Il primo atto di questa sfida affascinante andò in scena a San Siro il 28 ottobre 1998. L’Inter, nonostante la superiorità tecnica evidente, faticò non poco a scardinare la strenua resistenza del Castel di Sangro. Servì un gol di Nicola Ventola per sbloccare il risultato e fissare l’1-0 finale. Un passivo minimo, che lasciava aperto ogni scenario per il ritorno, ben oltre le aspettative per una squadra di Serie C1 contro una delle grandi del calcio italiano.
La gara di ritorno, l’11 novembre 1998, si giocò in un’atmosfera carica di attesa e speranza. Il piccolo Stadio Teofilo Patini di Castel di Sangro si trasformò in un fortino, e i giallorossi scesero in campo con la consapevolezza di poter compiere l’ennesima impresa.

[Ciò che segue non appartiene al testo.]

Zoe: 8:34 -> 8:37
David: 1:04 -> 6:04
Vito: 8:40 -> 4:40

E l’impresa sembrò vicinissima quando il Castel di Sangro passò in vantaggio grazie a Bernardi, mandando in estasi il pubblico di casa e mettendo alle corde la ben più blasonata Inter. I nerazzurri, sorpresi e innervositi dalla tenacia degli abruzzesi, dovettero sudare freddo per ristabilire la parità. Fu necessario un calcio di rigore, trasformato da Youri Djorkaeff nel finale di partita, per fissare il risultato sull’1-1 ed evitare una clamorosa eliminazione.

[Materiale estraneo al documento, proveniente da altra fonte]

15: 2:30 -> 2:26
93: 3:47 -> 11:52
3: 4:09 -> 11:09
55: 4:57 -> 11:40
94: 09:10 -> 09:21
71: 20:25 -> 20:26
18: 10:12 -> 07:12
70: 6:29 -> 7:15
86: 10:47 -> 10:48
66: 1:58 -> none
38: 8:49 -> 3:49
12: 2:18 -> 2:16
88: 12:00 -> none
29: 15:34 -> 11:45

Il fischio finale liberò l’Inter da un incubo e sancì il passaggio del turno, ma la vittoria morale fu tutta del Castel di Sangro. La piccola squadra abruzzese aveva dimostrato ancora una volta il suo valore, la sua caparbietà e la capacità di competere ad armi pari con giganti del calibro dell’Inter, regalando ai propri tifosi un brivido indelebile e una storia da raccontare per generazioni.